Survival analysis was performed in Python, using the packages: lifelines, matplotlib, and pandas. Significance was tested via logrank test.

Clinical correlates of WGD and patient race

Equivalence of ages at key clinical event times (diagnosis, death, sequencing, and surgical procedure) were compared across self-reported racial groups and WGD status via Wilcoxon rank-sum test. All ages except for diagnosis were directly reported by MSK-MET, while age at diagnosis was inferred based on survival status, whereby dead patients’ age at diagnosis was calculated as overall survival in months, while for living patients’ age at diagnosis was calculated from age at last contact minus overall survival in months.

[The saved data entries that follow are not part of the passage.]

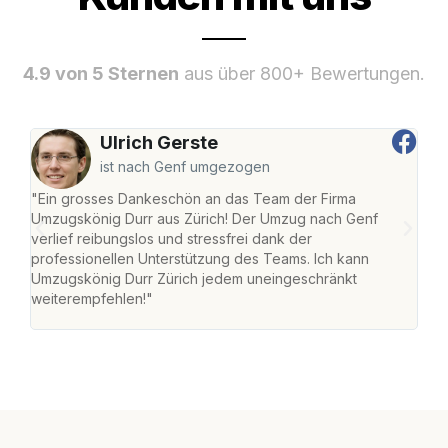
4.9 von 5 Sternen
aus über 800+ Bewertungen.
Ulrich Gerste
ist nach Genf umgezogen
"Ein grosses Dankeschön an das Team der Firma
"Die
Umzugskönig Durr aus Zürich! Der Umzug nach Genf
mei
verlief reibungslos und stressfrei dank der
Team
professionellen Unterstützung des Teams. Ich kann
habe
Umzugskönig Durr Zürich jedem uneingeschränkt
an m
weiterempfehlen!"
gros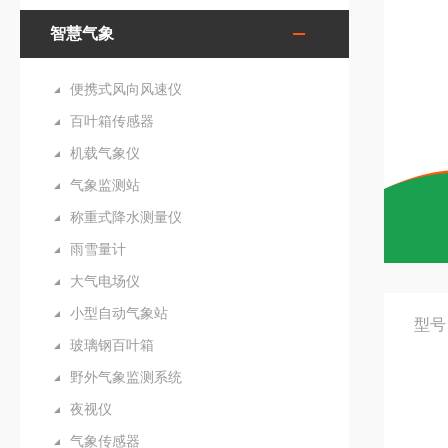
智慧气象
便携式风向风速仪
百叶箱传感器
机载气象仪
气象监测站
称重式降水测量仪
雨雪量计
大气电场仪
小型自动气象站
型号
玻璃钢百叶箱
野外气象监测系统
夜视仪
气象传感器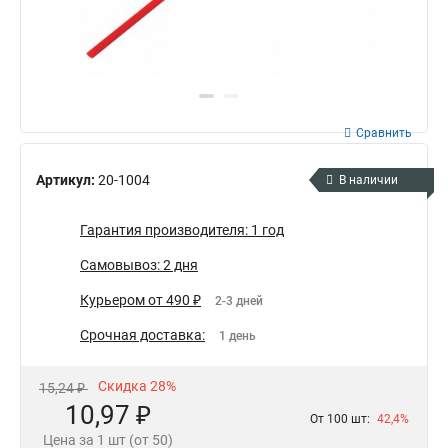
Сравнить
Артикул:
20-1004
В наличии
Гарантия производителя: 1 год
Самовывоз: 2 дня
Курьером от 490 ₽
2-3 дней
Срочная доставка:
1 день
Скидка 28%
15,24 ₽
10,97 ₽
От 100 шт:
42,4%
Цена за 1 шт (от 50)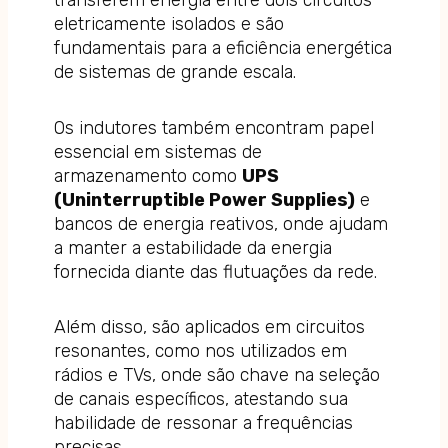
transferem energia entre dois circuitos
eletricamente isolados e são
fundamentais para a eficiência energética
de sistemas de grande escala.
Os indutores também encontram papel
essencial em sistemas de
armazenamento como
UPS
(Uninterruptible Power Supplies)
e
bancos de energia reativos, onde ajudam
a manter a estabilidade da energia
fornecida diante das flutuações da rede.
Além disso, são aplicados em circuitos
resonantes, como nos utilizados em
rádios e TVs, onde são chave na seleção
de canais específicos, atestando sua
habilidade de ressonar a frequências
precisas.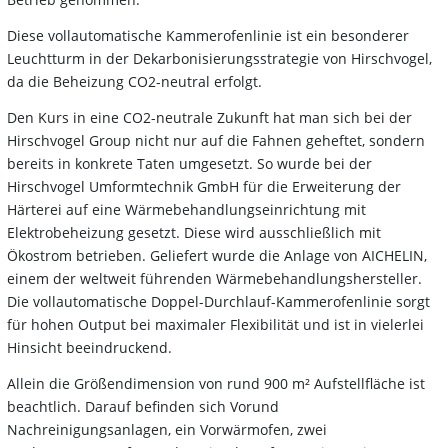
Diese vollautomatische Kammerofenlinie ist ein besonderer
Leuchtturm in der Dekarbonisierungsstrategie von Hirschvogel,
da die Beheizung CO2-neutral erfolgt.
Den Kurs in eine CO2-neutrale Zukunft hat man sich bei der
Hirschvogel Group nicht nur auf die Fahnen geheftet, sondern
bereits in konkrete Taten umgesetzt. So wurde bei der
Hirschvogel Umformtechnik GmbH für die Erweiterung der
Härterei auf eine Wärmebehandlungseinrichtung mit
Elektrobeheizung gesetzt. Diese wird ausschließlich mit
Ökostrom betrieben. Geliefert wurde die Anlage von AICHELIN,
einem der weltweit führenden Wärmebehandlungshersteller.
Die vollautomatische Doppel-Durchlauf-Kammerofenlinie sorgt
für hohen Output bei maximaler Flexibilität und ist in vielerlei
Hinsicht beeindruckend.
Allein die Größendimension von rund 900 m² Aufstellfläche ist
beachtlich. Darauf befinden sich Vorund
Nachreinigungsanlagen, ein Vorwärmofen, zwei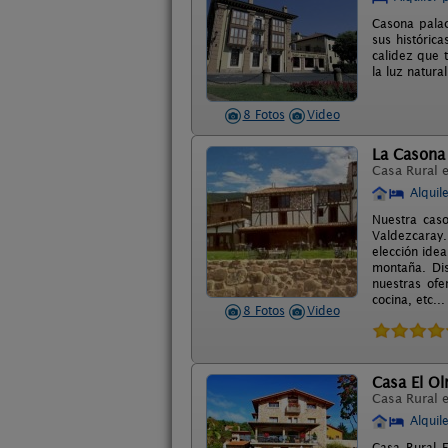
Casona palac
sus históric
calidez que t
la luz natura
8 Fotos
Video
La Casona 
Casa Rural 
Alquil
Nuestra cas
Valdezcaray.
elección idea
montaña. Dis
nuestras of
cocina, etc...
8 Fotos
Video
Casa El O
Casa Rural 
Alquil
Casa Rural E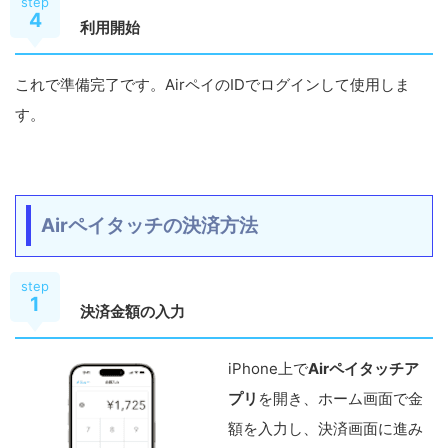
step
4
利用開始
これで準備完了です。AirペイのIDでログインして使用しま
す。
Airペイタッチの決済方法
step
1
決済金額の入力
iPhone上で
Airペイタッチア
プリ
を開き、ホーム画面で金
額を入力し、決済画面に進み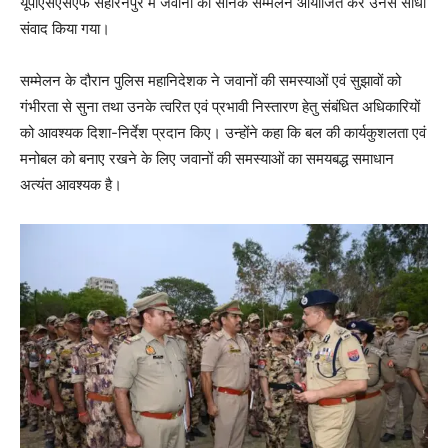
यूपीएसएसएफ सहारनपुर में जवानों का सैनिक सम्मेलन आयोजित कर उनसे सीधा
संवाद किया गया।
सम्मेलन के दौरान पुलिस महानिदेशक ने जवानों की समस्याओं एवं सुझावों को
गंभीरता से सुना तथा उनके त्वरित एवं प्रभावी निस्तारण हेतु संबंधित अधिकारियों
को आवश्यक दिशा-निर्देश प्रदान किए। उन्होंने कहा कि बल की कार्यकुशलता एवं
मनोबल को बनाए रखने के लिए जवानों की समस्याओं का समयबद्ध समाधान
अत्यंत आवश्यक है।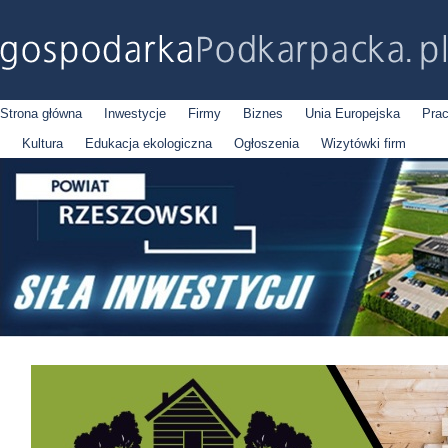
Strona główna
Inwestycje
Firmy
Biznes
Unia Europejska
Pra
Kultura
Edukacja ekologiczna
Ogłoszenia
Wizytówki firm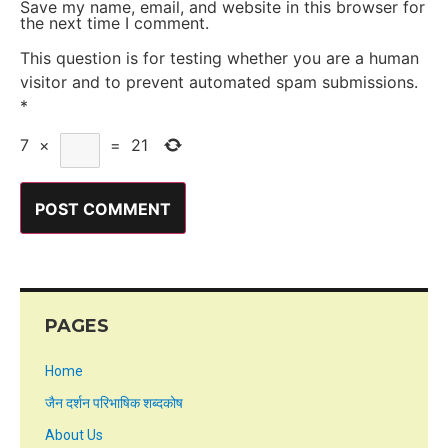
Save my name, email, and website in this browser for
the next time I comment.
This question is for testing whether you are a human
visitor and to prevent automated spam submissions.
*
7
×
=
21
PAGES
Home
जैन दर्शन परिभाषिक शब्दकोष
About Us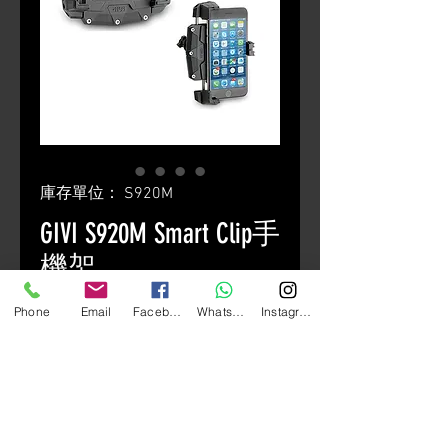
庫存單位： S920M
GIVI S920M Smart Clip手
機架
價
HK$580.00
Phone
Email
Facebook
Whatsapp
Instagram
格
颜色
*
數量
*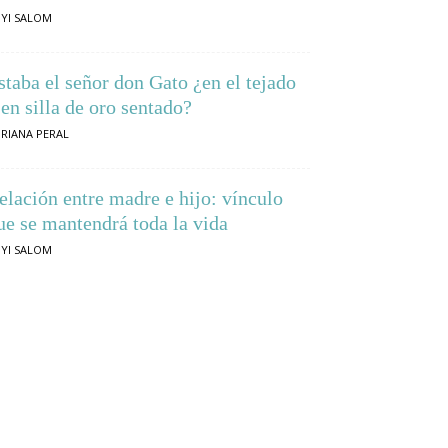
YI SALOM
staba el señor don Gato ¿en el tejado
 en silla de oro sentado?
RIANA PERAL
elación entre madre e hijo: vínculo
ue se mantendrá toda la vida
YI SALOM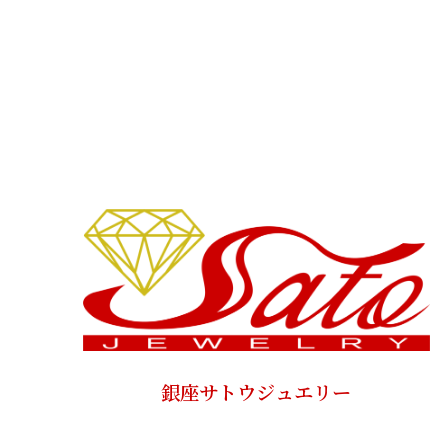
銀座サトウジュエリー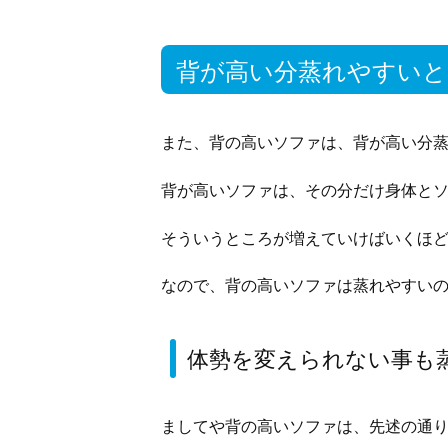
背が高い分蒸れやすい
また、背の高いソファは、背が高い分
背が高いソファは、その分だけ身体と
そういうところが増えていけばいくほ
なので、背の高いソファは蒸れやすい
体勢を変えられない事も
ましてや背の高いソファは、先述の通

Microsatellite instability status was determined using designated Stable and Instable determinations; the frequency of microsatellite instability (MSI-H) was determined as the number of Instable samples divided by the total number of Stable and Instable samples within a self-reported racial group or WGD status; testing for association was done via two-tailed Pearson’s Chi-squared test. Staging information for MSK-MET dataset remained incomplete. The frequency of metastasis location was determined by the proportion of samples with recorded metastasis divided by the total number of samples from a self-reported racial group or WGD status; testing for association was done via two-tailed Pearson’s Chi-squared test. For those metastases occurring in only a subset of patients (e.g., Female Genital and Male Genital), only samples contained within the same subset were considered in our calculations.

Data visualization

Scientific illustrations were assembled using BioRender (Fig. 1A and Fig. 5A). Graphs and scatterplots were generated using Graphpad Prism.

Reporting summary

Further information on research design is available in the Nature Portfolio Reporting Summary linked to this article.